Managing interest rate risk in fixed
income portfolios

Fixed income has long been a staple of investors' portfolios, typically providing both income and capital appreciation. Characteristically, when interest rates fall, bond prices rise, which benefited investors during the past few decades of declining rates. This inverse relationship, known as interest rate, or duration, risk, has important ramifications for investor portfolios.


An important relationship

With interest rates hovering around historic lows, there’s little room for rates to fall further. This floor puts fixed income investors at significant risk, because when interest rates again rise, the price of an investor's bonds are apt to fall, eating away at portfolio returns. Even incremental moves in rates can have measurable impact for investors.

For every year of portfolio duration, a bond’s price moves roughly the same degree in the opposite direction to a change in interest rates.

What happens to bond prices when rates rise?

Hypothetical illustration of the effects of portfolio duration

Change in bond prices if rates spike 1%

Long/short investing as a response to rising rates

When a fund manager can invest both long and short, not only are there more opportunities to choose from but the fund can be positioned to potentially limit the losses resulting from rising rates. For instance, returns of a long/short credit fund are generated largely from buying bonds of strong borrowers and shorting bonds of poor borrowers. The long/short strategy allows investors the potential to profit from both positive and negative views on individual credit securities rather than relying on the benefits of falling interest rates.

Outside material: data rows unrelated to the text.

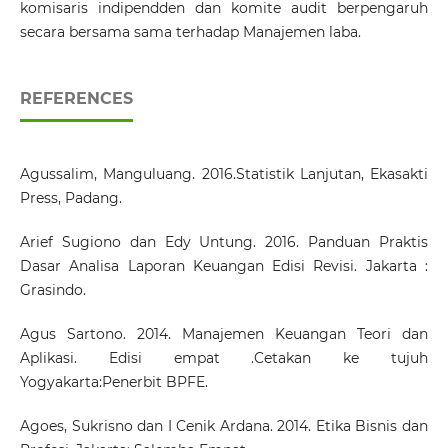
komisaris indipendden dan komite audit berpengaruh
secara bersama sama terhadap Manajemen laba.
REFERENCES
Agussalim, Manguluang. 2016.Statistik Lanjutan, Ekasakti
Press, Padang.
Arief Sugiono dan Edy Untung. 2016. Panduan Praktis
Dasar Analisa Laporan Keuangan Edisi Revisi. Jakarta :
Grasindo.
Agus Sartono. 2014. Manajemen Keuangan Teori dan
Aplikasi. Edisi empat .Cetakan ke tujuh
Yogyakarta:Penerbit BPFE.
Agoes, Sukrisno dan I Cenik Ardana. 2014. Etika Bisnis dan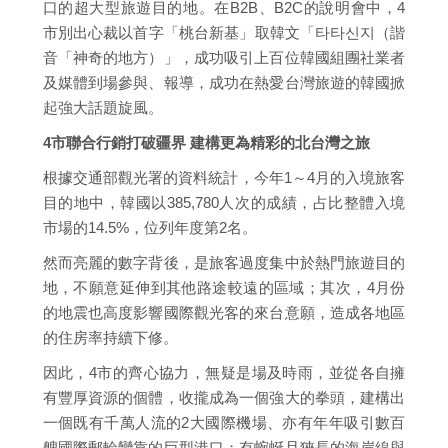
口的超大型旅遊目的地。在B2B、B2C的說明會中，4
市別出心裁以首字「桃台新基」取韓文「타타신지（諧
音「神奇的地方）」，成功吸引上百位韓國組團社業者
及媒體到場參與、報導，成功在熱愛台灣旅遊的韓國掀
起強大話題旋風。
4市聯合行銷打破疆界 建構更為精彩的北台灣之旅
根據交通部觀光署的資料統計，今年1～4月的入境旅客
目的地中，韓國以385,780人次的成績，占比整體入境
市場的14.5%，位列年度第2名。
然而亮麗的數字背後，是旅客過度集中於熱門旅遊目的
地，不願意延伸到其他路途較遠的區域；其次，4月份
的地震也高度影響國際觀光客的來台意願，造成各地區
的住房率持續下修。
因此，4市的齊心協力，無疑是場及時雨，並從各自擁
有豐厚資源的個體，收攏成為一個強大的拳頭，建構出
一個既有千萬人流的2大國際機場、亦有年年吸引數百
艘國際郵輪彎靠的巨型港口；有蜿蜒且狹長的海岸線與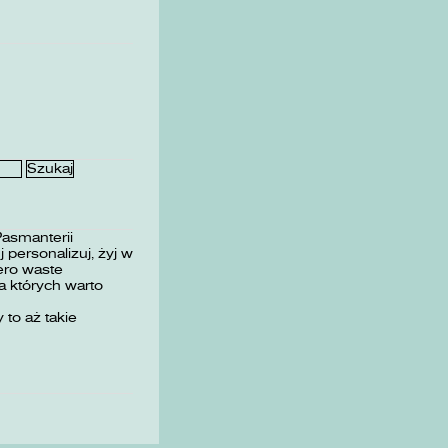
Pasmanterii
 personalizuj, żyj w
ero waste
 których warto
 to aż takie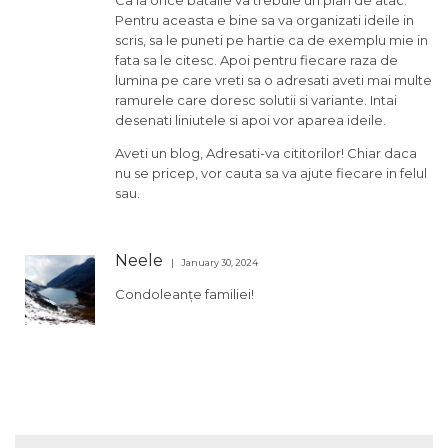
Pentru aceasta e bine sa va organizati ideile in
scris, sa le puneti pe hartie ca de exemplu mie in
fata sa le citesc. Apoi pentru fiecare raza de
lumina pe care vreti sa o adresati aveti mai multe
ramurele care doresc solutii si variante. Intai
desenati liniutele si apoi vor aparea ideile.
Aveti un blog, Adresati-va cititorilor! Chiar daca
nu se pricep, vor cauta sa va ajute fiecare in felul
sau.
Neele
January 30, 2024
Condoleanțe familiei!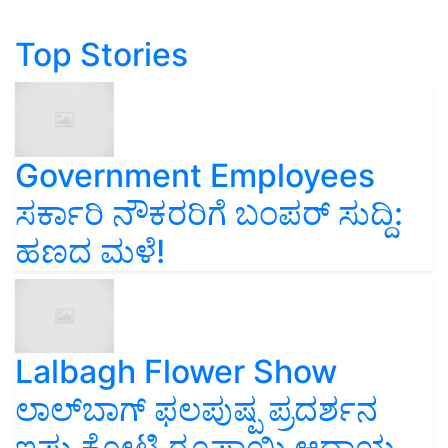
Top Stories
Government Employees
ಸರ್ಕಾರಿ ನೌಕರರಿಗೆ ಬಂಪರ್‌ ಸುದ್ದಿ:
ಹಣದ ಮಳೆ!
Lalbagh Flower Show
ಲಾಲ್‌ಬಾಗ್ ಫಲಪುಷ್ಪ ಪ್ರದರ್ಶನ
ಇಷ್ಟು ಕೋಟಿ ರೂಪಾಯಿ ಆದಾಯ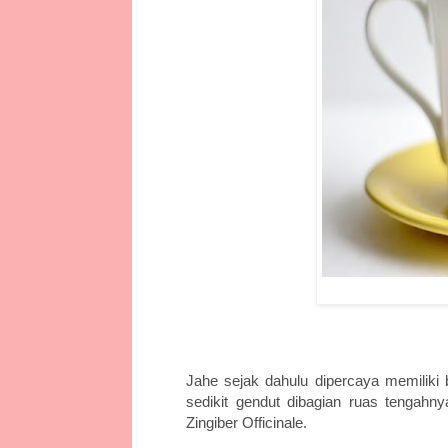
Jahe sejak dahulu dipercaya memiliki 
sedikit gendut dibagian ruas tengahny
Zingiber Officinale.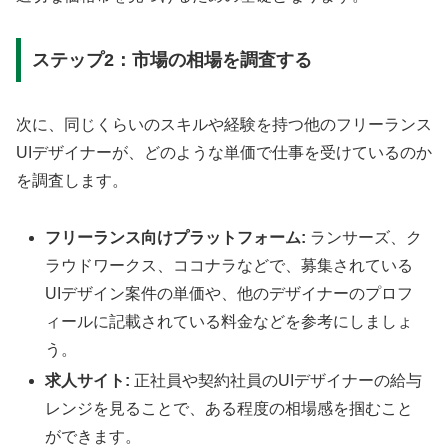
ステップ2：市場の相場を調査する
次に、同じくらいのスキルや経験を持つ他のフリーランス
UIデザイナーが、どのような単価で仕事を受けているのか
を調査します。
フリーランス向けプラットフォーム:
ランサーズ、ク
ラウドワークス、ココナラなどで、募集されている
UIデザイン案件の単価や、他のデザイナーのプロフ
ィールに記載されている料金などを参考にしましょ
う。
求人サイト:
正社員や契約社員のUIデザイナーの給与
レンジを見ることで、ある程度の相場感を掴むこと
ができます。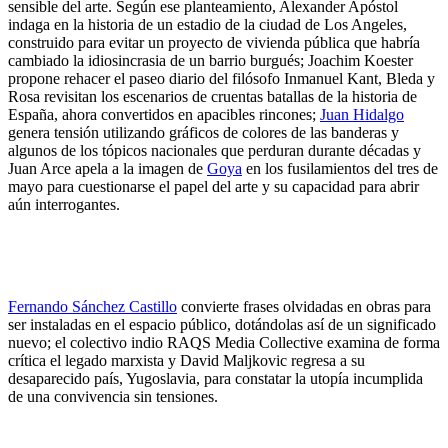
sensible del arte. Según ese planteamiento, Alexander Apóstol
indaga en la historia de un estadio de la ciudad de Los Angeles,
construido para evitar un proyecto de vivienda pública que habría
cambiado la idiosincrasia de un barrio burgués; Joachim Koester
propone rehacer el paseo diario del filósofo Inmanuel Kant, Bleda y
Rosa revisitan los escenarios de cruentas batallas de la historia de
España, ahora convertidos en apacibles rincones;
Juan Hidalgo
genera tensión utilizando gráficos de colores de las banderas y
algunos de los tópicos nacionales que perduran durante décadas y
Juan Arce apela a la imagen de
Goya
en los fusilamientos del tres de
mayo para cuestionarse el papel del arte y su capacidad para abrir
aún interrogantes.
Fernando Sánchez Castillo
convierte frases olvidadas en obras para
ser instaladas en el espacio público, dotándolas así de un significado
nuevo; el colectivo indio RAQS Media Collective examina de forma
crítica el legado marxista y David Maljkovic regresa a su
desaparecido país, Yugoslavia, para constatar la utopía incumplida
de una convivencia sin tensiones.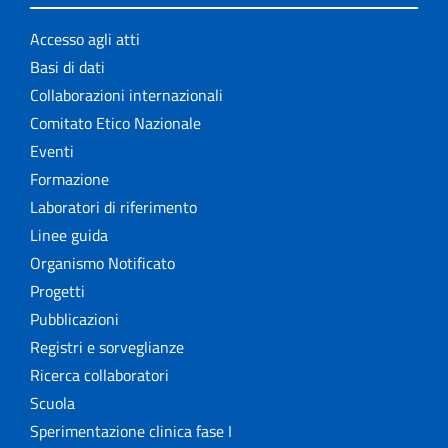
Accesso agli atti
Basi di dati
Collaborazioni internazionali
Comitato Etico Nazionale
Eventi
Formazione
Laboratori di riferimento
Linee guida
Organismo Notificato
Progetti
Pubblicazioni
Registri e sorveglianze
Ricerca collaboratori
Scuola
Sperimentazione clinica fase I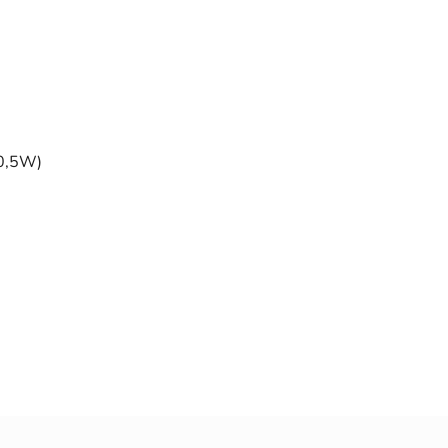
 0,5W)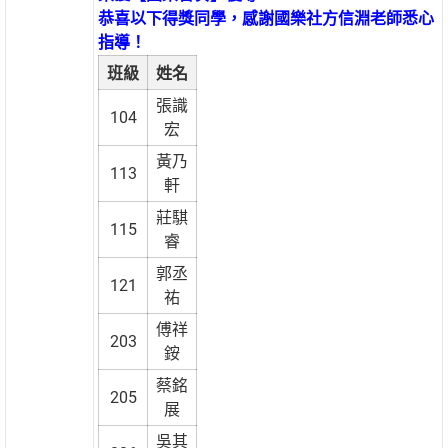
恭喜以下得獎同學，感謝國樂社方信淵老師悉心
指導！
班級
姓名
張識
104
宏
黃乃
113
軒
莊騏
115
睿
郭丞
121
祐
傅祥
203
銨
蔡銘
205
展
吳其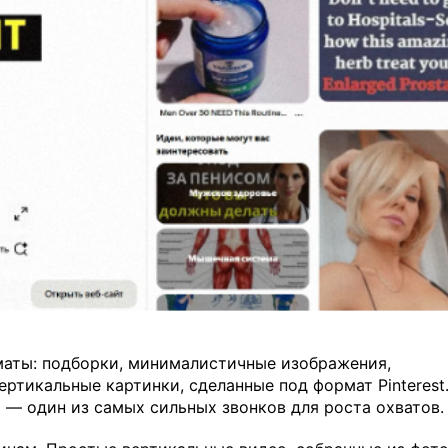
аты: подборки, минималистичные изображения,
ртикальные картинки, сделанные под формат Pinterest
я — один из самых сильных звонков для роста охватов.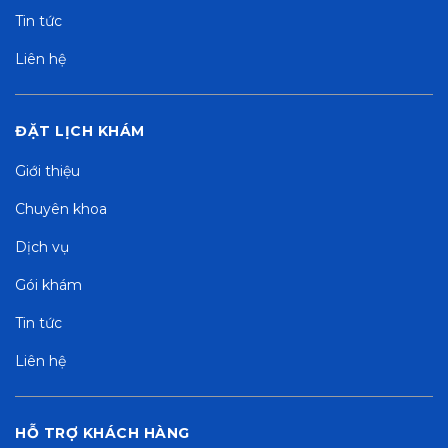
Tin tức
Liên hệ
ĐẶT LỊCH KHÁM
Giới thiệu
Chuyên khoa
Dịch vụ
Gói khám
Tin tức
Liên hệ
HỖ TRỢ KHÁCH HÀNG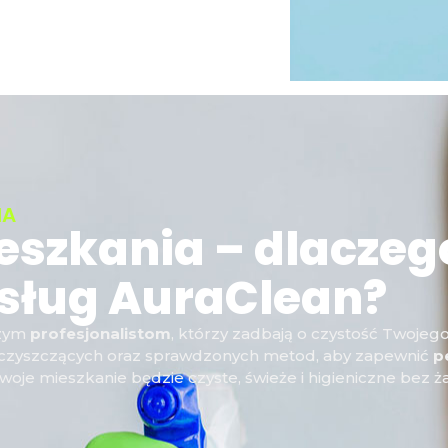
IA
eszkania – dlaczeg
usług AuraClean?
szym
profesjonalistom
, którzy zadbają o czystość Twojeg
w czyszczących oraz sprawdzonych metod, aby zapewnić
p
woje mieszkanie będzie czyste, świeże i higieniczne bez ż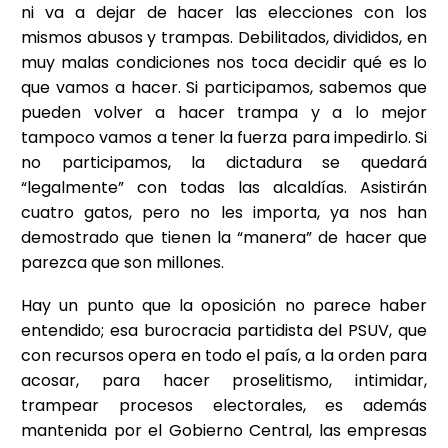
ni va a dejar de hacer las elecciones con los
mismos abusos y trampas. Debilitados, divididos, en
muy malas condiciones nos toca decidir qué es lo
que vamos a hacer. Si participamos, sabemos que
pueden volver a hacer trampa y a lo mejor
tampoco vamos a tener la fuerza para impedirlo. Si
no participamos, la dictadura se quedará
“legalmente” con todas las alcaldías. Asistirán
cuatro gatos, pero no les importa, ya nos han
demostrado que tienen la “manera” de hacer que
parezca que son millones.
Hay un punto que la oposición no parece haber
entendido; esa burocracia partidista del PSUV, que
con recursos opera en todo el país, a la orden para
acosar, para hacer proselitismo, intimidar,
trampear procesos electorales, es además
mantenida por el Gobierno Central, las empresas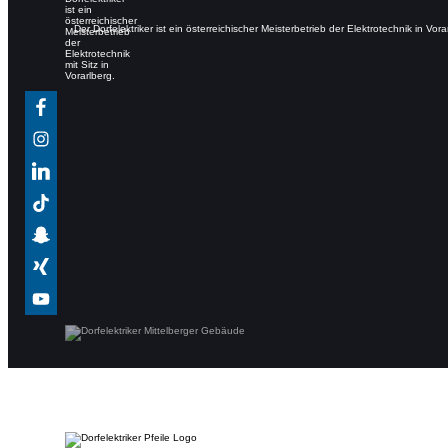
Der Dorfelektriker ist ein österreichischer Meisterbetrieb der Elektrotechnik in Vora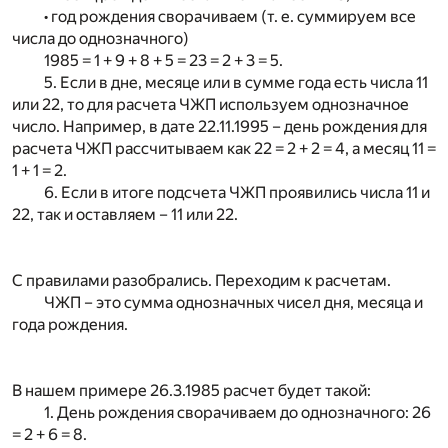
• год рождения сворачиваем (т. е. суммируем все
числа до однозначного)
1985 = 1 + 9 + 8 + 5 = 23 = 2 + 3 = 5.
5. Если в дне, месяце или в сумме года есть числа 11
или 22, то для расчета ЧЖП используем однозначное
число. Например, в дате 22.11.1995 – день рождения для
расчета ЧЖП рассчитываем как 22 = 2 + 2 = 4, а месяц 11 =
1 + 1 = 2.
6. Если в итоге подсчета ЧЖП проявились числа 11 и
22, так и оставляем – 11 или 22.
С правилами разобрались. Переходим к расчетам.
ЧЖП – это сумма однозначных чисел дня, месяца и
года рождения.
В нашем примере 26.3.1985 расчет будет такой:
1. День рождения сворачиваем до однозначного: 26
= 2 + 6 = 8.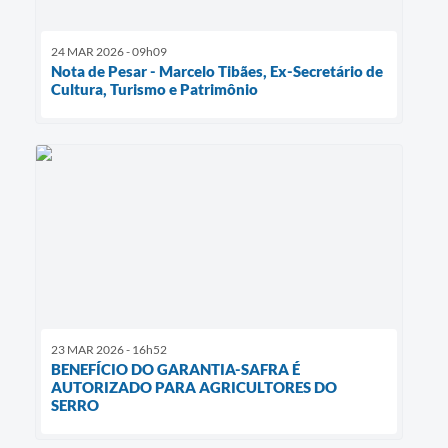
24 MAR 2026 - 09h09
Nota de Pesar - Marcelo Tibães, Ex-Secretário de
Cultura, Turismo e Patrimônio
23 MAR 2026 - 16h52
BENEFÍCIO DO GARANTIA-SAFRA É
AUTORIZADO PARA AGRICULTORES DO
SERRO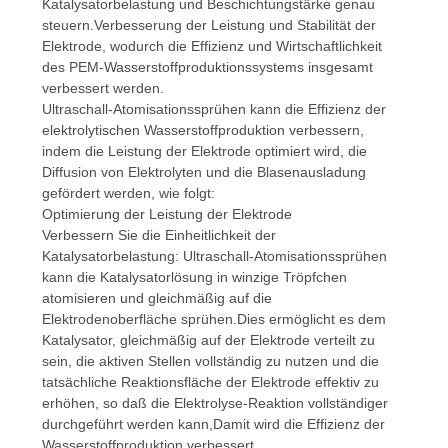
Katalysatorbelastung und Beschichtungstärke genau
steuern.Verbesserung der Leistung und Stabilität der
Elektrode, wodurch die Effizienz und Wirtschaftlichkeit
des PEM-Wasserstoffproduktionssystems insgesamt
verbessert werden.
Ultraschall-Atomisationssprühen kann die Effizienz der
elektrolytischen Wasserstoffproduktion verbessern,
indem die Leistung der Elektrode optimiert wird, die
Diffusion von Elektrolyten und die Blasenausladung
gefördert werden, wie folgt:
Optimierung der Leistung der Elektrode
Verbessern Sie die Einheitlichkeit der
Katalysatorbelastung: Ultraschall-Atomisationssprühen
kann die Katalysatorlösung in winzige Tröpfchen
atomisieren und gleichmäßig auf die
Elektrodenoberfläche sprühen.Dies ermöglicht es dem
Katalysator, gleichmäßig auf der Elektrode verteilt zu
sein, die aktiven Stellen vollständig zu nutzen und die
tatsächliche Reaktionsfläche der Elektrode effektiv zu
erhöhen, so daß die Elektrolyse-Reaktion vollständiger
durchgeführt werden kann,Damit wird die Effizienz der
Wasserstoffproduktion verbessert.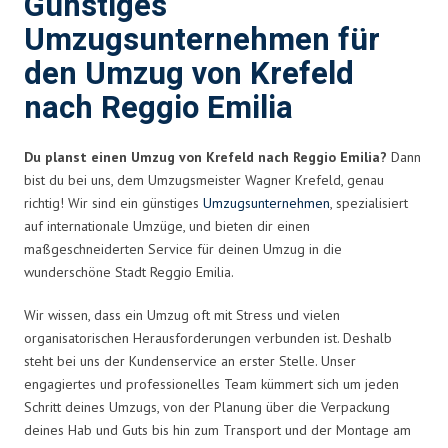
Günstiges
Umzugsunternehmen für
den Umzug von Krefeld
nach Reggio Emilia
Du planst einen Umzug von Krefeld nach Reggio Emilia?
Dann
bist du bei uns, dem Umzugsmeister Wagner Krefeld, genau
richtig! Wir sind ein günstiges
Umzugsunternehmen
, spezialisiert
auf internationale Umzüge, und bieten dir einen
maßgeschneiderten Service für deinen Umzug in die
wunderschöne Stadt Reggio Emilia.
Wir wissen, dass ein Umzug oft mit Stress und vielen
organisatorischen Herausforderungen verbunden ist. Deshalb
steht bei uns der Kundenservice an erster Stelle. Unser
engagiertes und professionelles Team kümmert sich um jeden
Schritt deines Umzugs, von der Planung über die Verpackung
deines Hab und Guts bis hin zum Transport und der Montage am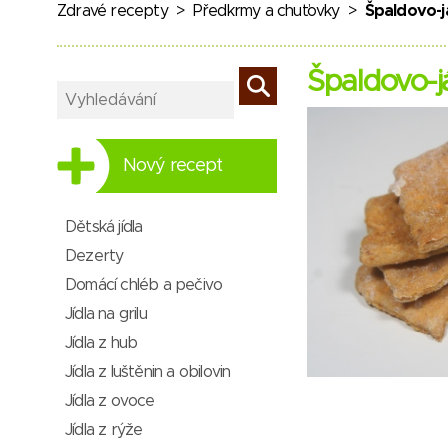
Zdravé recepty
>
Předkrmy a chuťovky
>
Špaldovo-j
Špaldovo-j
Nový recept
Dětská jídla
Dezerty
Domácí chléb a pečivo
Jídla na grilu
Jídla z hub
Jídla z luštěnin a obilovin
Jídla z ovoce
Jídla z rýže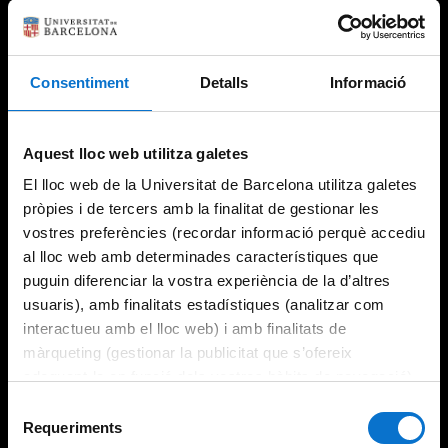
Consentiment
Detalls
Informació
Try again
Aquest lloc web utilitza galetes
El lloc web de la Universitat de Barcelona utilitza galetes
pròpies i de tercers amb la finalitat de gestionar les
vostres preferències (recordar informació perquè accediu
al lloc web amb determinades característiques que
puguin diferenciar la vostra experiència de la d’altres
usuaris), amb finalitats estadístiques (analitzar com
interactueu amb el lloc web) i amb finalitats de
màrqueting (gestionar la publicitat que s’ofereix
adequant-la en funció dels vostres hàbits de navegació).
Per obtenir més informació sobre les galetes podeu
Selecció
consultar la
Política de galetes del lloc web de la
Requeriments
de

In addition, a long/short fund can be managed so that its net exposure (a measure of market sensitivity) is net long, net short or even market neutral. Through this positioning, the portfolio manager seeks to capitalize on – or protect against – broad market moves as they see fit. While a fixed income long/short strategy does carry risks for significant losses, including in some cases, total loss of principal, the flexibility afforded by a long/short strategy can lead to decreased correlation to broader markets and lower volatility.